= Assignment =
An exact restatement of the data is required, with the images omitted.

[Opening Collected material section]

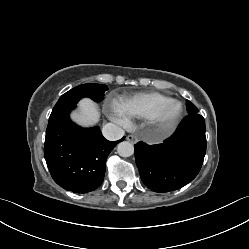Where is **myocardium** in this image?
<instances>
[{"mask_svg": "<svg viewBox=\"0 0 249 249\" xmlns=\"http://www.w3.org/2000/svg\"><path fill=\"white\" fill-rule=\"evenodd\" d=\"M182 112L181 102L172 99L156 109L149 119L160 133H168L175 128Z\"/></svg>", "mask_w": 249, "mask_h": 249, "instance_id": "f54148a6", "label": "myocardium"}]
</instances>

[Closing Collected material section]

= The completed task =
Where is **myocardium** in this image?
<instances>
[{"mask_svg": "<svg viewBox=\"0 0 249 249\" xmlns=\"http://www.w3.org/2000/svg\"><path fill=\"white\" fill-rule=\"evenodd\" d=\"M182 112L181 102L172 99L156 109L149 119L160 133H168L175 128Z\"/></svg>", "mask_w": 249, "mask_h": 249, "instance_id": "f54148a6", "label": "myocardium"}]
</instances>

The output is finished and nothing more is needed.